Then they brought the golden vessels that were taken out of the temple of the house of God which was at Jerusalem; and the king, and his princes, his wives, and his concubines, drank in them.
They drank wine, and praised the gods of gold, and of silver, of brass, of iron, of wood, and of stone.

New Defender's Study Bible Notes

5:1 Belshazzar. Belshazzar (meaning “Bel protect the king”) was long believed by skeptics to have been a non-existent mythical personage; this contention was used by critics as proof that the book of Daniel was written much later than Biblical scholars have surmised. Historians and archaeologists later proved, however, that Belshazzar did exist and was actually co-regent in Babylon at the time of the Persian conquest. Nebuchadnezzar was his “father” (Daniel 5:2) in the ancestral sense. His actual father Nabonidus, who was either a son or son-in-law of Nebuchadnezzar, was king at the time, but he was away in Arabia on an archaeological reconstruction project. The Medo-Persian army was outside of Babylon and possibly had either captured Nabonidus or at least had cut him off from returning to the city.

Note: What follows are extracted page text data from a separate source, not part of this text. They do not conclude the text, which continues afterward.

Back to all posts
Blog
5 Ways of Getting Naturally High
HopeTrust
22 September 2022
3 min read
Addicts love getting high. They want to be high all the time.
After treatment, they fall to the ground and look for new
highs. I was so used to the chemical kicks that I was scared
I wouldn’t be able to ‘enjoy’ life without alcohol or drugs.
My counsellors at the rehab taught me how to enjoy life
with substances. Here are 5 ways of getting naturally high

Belshazzar, ruling in his place, and knowing of the threat to the city but feeling secure behind its great walls, had the effrontery to make a great feast and drink wine in praise to Babylon’s many nature gods.


5:4 drank wine. Belshazzar, who certainly must have heard of his grandfather’s humiliation and possible conversion to the God of Israel, used the temple vessels from “the house of God” (Daniel 5:3) in what must have been a drunken orgy. As a result of this final and greatest blasphemy of Belshazzar, God could no longer endure Babylonian insolence.